▶ _TASK_:
From start to end, write out the following data exactly, apart from its images.

▶ _DATA TO PROCESS_:
====================

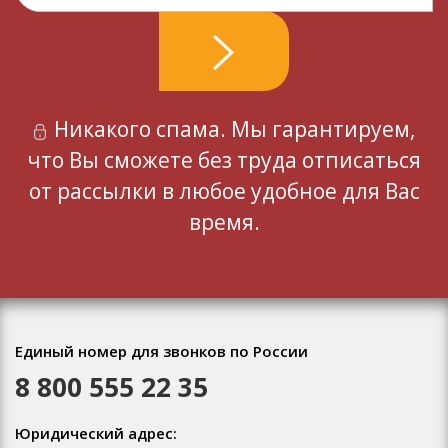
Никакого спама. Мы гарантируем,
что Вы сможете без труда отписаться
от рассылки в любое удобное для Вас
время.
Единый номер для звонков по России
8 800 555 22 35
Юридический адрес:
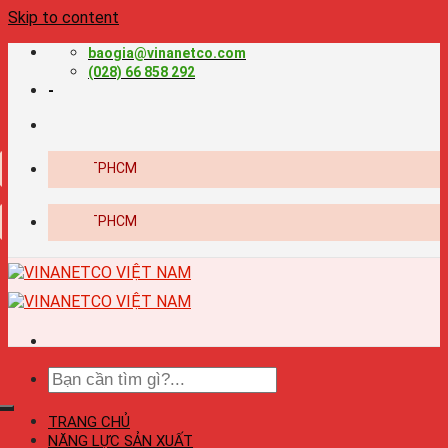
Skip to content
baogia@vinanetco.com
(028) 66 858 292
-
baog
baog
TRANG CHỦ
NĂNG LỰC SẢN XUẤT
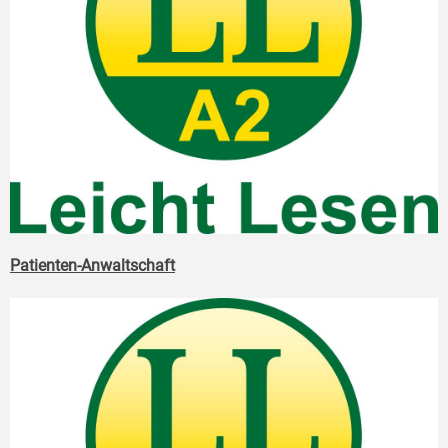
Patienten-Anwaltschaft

====================

▶ _RESPONSE AREA_:
Никакого спама. Мы гарантируем,
что Вы сможете без труда отписаться
от рассылки в любое удобное для Вас
время.
Единый номер для звонков по России
8 800 555 22 35
Юридический адрес:
Skip to content
baogia@vinanetco.com
(028) 66 858 292
-
baog
baog
TRANG CHỦ
NĂNG LỰC SẢN XUẤT
Patienten-Anwaltschaft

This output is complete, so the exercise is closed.